- [Activity]:
Every entry below should be printed exactly.

- [Records supplied]:
-*-*-

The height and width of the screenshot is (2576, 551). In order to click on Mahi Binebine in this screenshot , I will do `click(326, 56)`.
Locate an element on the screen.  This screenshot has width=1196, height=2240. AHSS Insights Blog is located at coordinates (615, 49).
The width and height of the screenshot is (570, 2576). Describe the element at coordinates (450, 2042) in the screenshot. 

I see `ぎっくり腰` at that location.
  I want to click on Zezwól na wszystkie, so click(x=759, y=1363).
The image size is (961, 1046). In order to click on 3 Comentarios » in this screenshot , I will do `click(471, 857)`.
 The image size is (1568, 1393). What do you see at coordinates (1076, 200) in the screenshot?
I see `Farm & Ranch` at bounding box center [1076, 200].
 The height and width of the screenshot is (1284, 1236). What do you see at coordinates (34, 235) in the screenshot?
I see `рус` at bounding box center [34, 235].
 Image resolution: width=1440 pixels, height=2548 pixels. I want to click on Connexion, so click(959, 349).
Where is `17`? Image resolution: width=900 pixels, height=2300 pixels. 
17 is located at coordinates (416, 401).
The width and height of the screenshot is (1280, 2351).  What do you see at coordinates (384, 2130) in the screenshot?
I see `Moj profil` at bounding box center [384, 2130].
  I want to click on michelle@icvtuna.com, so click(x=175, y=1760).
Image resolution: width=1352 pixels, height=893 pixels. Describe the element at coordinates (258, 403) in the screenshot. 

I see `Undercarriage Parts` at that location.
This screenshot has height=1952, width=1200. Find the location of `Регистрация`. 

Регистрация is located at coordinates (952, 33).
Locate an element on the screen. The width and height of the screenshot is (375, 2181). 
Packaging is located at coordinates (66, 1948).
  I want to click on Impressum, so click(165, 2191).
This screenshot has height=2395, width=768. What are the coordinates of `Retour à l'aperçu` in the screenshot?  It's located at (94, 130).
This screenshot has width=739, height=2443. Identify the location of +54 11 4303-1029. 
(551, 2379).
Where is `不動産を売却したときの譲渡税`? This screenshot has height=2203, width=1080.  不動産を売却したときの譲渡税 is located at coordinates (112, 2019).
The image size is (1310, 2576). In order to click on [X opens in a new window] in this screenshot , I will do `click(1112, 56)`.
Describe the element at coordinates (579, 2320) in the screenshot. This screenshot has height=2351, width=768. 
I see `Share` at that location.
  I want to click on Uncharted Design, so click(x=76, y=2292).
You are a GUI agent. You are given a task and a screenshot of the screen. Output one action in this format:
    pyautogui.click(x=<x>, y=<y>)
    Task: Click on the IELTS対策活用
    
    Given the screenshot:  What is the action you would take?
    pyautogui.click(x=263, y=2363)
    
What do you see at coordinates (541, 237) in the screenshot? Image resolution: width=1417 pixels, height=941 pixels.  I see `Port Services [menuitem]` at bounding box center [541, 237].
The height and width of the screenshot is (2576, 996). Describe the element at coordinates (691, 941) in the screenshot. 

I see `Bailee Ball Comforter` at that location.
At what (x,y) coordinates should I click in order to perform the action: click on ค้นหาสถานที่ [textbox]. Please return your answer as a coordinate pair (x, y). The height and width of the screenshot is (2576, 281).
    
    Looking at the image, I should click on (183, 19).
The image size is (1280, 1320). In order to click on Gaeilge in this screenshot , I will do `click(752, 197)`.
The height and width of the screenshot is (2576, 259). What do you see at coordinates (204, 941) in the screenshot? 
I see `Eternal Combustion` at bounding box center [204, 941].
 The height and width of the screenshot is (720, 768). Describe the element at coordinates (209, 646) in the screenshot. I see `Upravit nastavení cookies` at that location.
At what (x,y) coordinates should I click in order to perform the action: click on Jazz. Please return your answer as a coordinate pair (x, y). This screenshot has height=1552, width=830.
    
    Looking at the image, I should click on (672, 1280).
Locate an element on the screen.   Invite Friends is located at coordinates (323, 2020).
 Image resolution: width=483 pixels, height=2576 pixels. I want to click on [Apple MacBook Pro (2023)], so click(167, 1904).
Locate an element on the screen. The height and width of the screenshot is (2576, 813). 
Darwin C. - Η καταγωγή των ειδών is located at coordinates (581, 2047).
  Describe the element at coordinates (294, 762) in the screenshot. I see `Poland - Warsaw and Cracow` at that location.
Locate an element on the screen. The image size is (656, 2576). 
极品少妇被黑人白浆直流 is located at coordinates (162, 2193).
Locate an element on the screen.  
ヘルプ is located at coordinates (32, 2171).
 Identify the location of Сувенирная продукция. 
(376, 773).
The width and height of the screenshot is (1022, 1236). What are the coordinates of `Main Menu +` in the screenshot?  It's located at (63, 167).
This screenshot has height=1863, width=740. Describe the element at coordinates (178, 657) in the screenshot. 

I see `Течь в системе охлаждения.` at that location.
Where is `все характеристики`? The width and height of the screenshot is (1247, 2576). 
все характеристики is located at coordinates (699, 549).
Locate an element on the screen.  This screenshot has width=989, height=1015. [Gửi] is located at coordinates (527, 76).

-*-*-

- [Task output]:
The height and width of the screenshot is (2576, 551). In order to click on Mahi Binebine in this screenshot , I will do `click(326, 56)`.
Locate an element on the screen.  This screenshot has width=1196, height=2240. AHSS Insights Blog is located at coordinates (615, 49).
The width and height of the screenshot is (570, 2576). Describe the element at coordinates (450, 2042) in the screenshot. 

I see `ぎっくり腰` at that location.
  I want to click on Zezwól na wszystkie, so click(x=759, y=1363).
The image size is (961, 1046). In order to click on 3 Comentarios » in this screenshot , I will do `click(471, 857)`.
 The image size is (1568, 1393). What do you see at coordinates (1076, 200) in the screenshot?
I see `Farm & Ranch` at bounding box center [1076, 200].
 The height and width of the screenshot is (1284, 1236). What do you see at coordinates (34, 235) in the screenshot?
I see `рус` at bounding box center [34, 235].
 Image resolution: width=1440 pixels, height=2548 pixels. I want to click on Connexion, so click(959, 349).
Where is `17`? Image resolution: width=900 pixels, height=2300 pixels. 
17 is located at coordinates (416, 401).
The width and height of the screenshot is (1280, 2351).  What do you see at coordinates (384, 2130) in the screenshot?
I see `Moj profil` at bounding box center [384, 2130].
  I want to click on michelle@icvtuna.com, so click(x=175, y=1760).
Image resolution: width=1352 pixels, height=893 pixels. Describe the element at coordinates (258, 403) in the screenshot. 

I see `Undercarriage Parts` at that location.
This screenshot has height=1952, width=1200. Find the location of `Регистрация`. 

Регистрация is located at coordinates (952, 33).
Locate an element on the screen. The width and height of the screenshot is (375, 2181). 
Packaging is located at coordinates (66, 1948).
  I want to click on Impressum, so click(165, 2191).
This screenshot has height=2395, width=768. What are the coordinates of `Retour à l'aperçu` in the screenshot?  It's located at (94, 130).
This screenshot has width=739, height=2443. Identify the location of +54 11 4303-1029. 
(551, 2379).
Where is `不動産を売却したときの譲渡税`? This screenshot has height=2203, width=1080.  不動産を売却したときの譲渡税 is located at coordinates (112, 2019).
The image size is (1310, 2576). In order to click on [X opens in a new window] in this screenshot , I will do `click(1112, 56)`.
Describe the element at coordinates (579, 2320) in the screenshot. This screenshot has height=2351, width=768. 
I see `Share` at that location.
  I want to click on Uncharted Design, so click(x=76, y=2292).
You are a GUI agent. You are given a task and a screenshot of the screen. Output one action in this format:
    pyautogui.click(x=<x>, y=<y>)
    Task: Click on the IELTS対策活用
    
    Given the screenshot:  What is the action you would take?
    pyautogui.click(x=263, y=2363)
    
What do you see at coordinates (541, 237) in the screenshot? Image resolution: width=1417 pixels, height=941 pixels.  I see `Port Services [menuitem]` at bounding box center [541, 237].
The height and width of the screenshot is (2576, 996). Describe the element at coordinates (691, 941) in the screenshot. 

I see `Bailee Ball Comforter` at that location.
At what (x,y) coordinates should I click in order to perform the action: click on ค้นหาสถานที่ [textbox]. Please return your answer as a coordinate pair (x, y). The height and width of the screenshot is (2576, 281).
    
    Looking at the image, I should click on (183, 19).
The image size is (1280, 1320). In order to click on Gaeilge in this screenshot , I will do `click(752, 197)`.
The height and width of the screenshot is (2576, 259). What do you see at coordinates (204, 941) in the screenshot? 
I see `Eternal Combustion` at bounding box center [204, 941].
 The height and width of the screenshot is (720, 768). Describe the element at coordinates (209, 646) in the screenshot. I see `Upravit nastavení cookies` at that location.
At what (x,y) coordinates should I click in order to perform the action: click on Jazz. Please return your answer as a coordinate pair (x, y). This screenshot has height=1552, width=830.
    
    Looking at the image, I should click on (672, 1280).
Locate an element on the screen.   Invite Friends is located at coordinates (323, 2020).
 Image resolution: width=483 pixels, height=2576 pixels. I want to click on [Apple MacBook Pro (2023)], so click(167, 1904).
Locate an element on the screen. The height and width of the screenshot is (2576, 813). 
Darwin C. - Η καταγωγή των ειδών is located at coordinates (581, 2047).
  Describe the element at coordinates (294, 762) in the screenshot. I see `Poland - Warsaw and Cracow` at that location.
Locate an element on the screen. The image size is (656, 2576). 
极品少妇被黑人白浆直流 is located at coordinates (162, 2193).
Locate an element on the screen.  
ヘルプ is located at coordinates (32, 2171).
 Identify the location of Сувенирная продукция. 
(376, 773).
The width and height of the screenshot is (1022, 1236). What are the coordinates of `Main Menu +` in the screenshot?  It's located at (63, 167).
This screenshot has height=1863, width=740. Describe the element at coordinates (178, 657) in the screenshot. 

I see `Течь в системе охлаждения.` at that location.
Where is `все характеристики`? The width and height of the screenshot is (1247, 2576). 
все характеристики is located at coordinates (699, 549).
Locate an element on the screen.  This screenshot has width=989, height=1015. [Gửi] is located at coordinates (527, 76).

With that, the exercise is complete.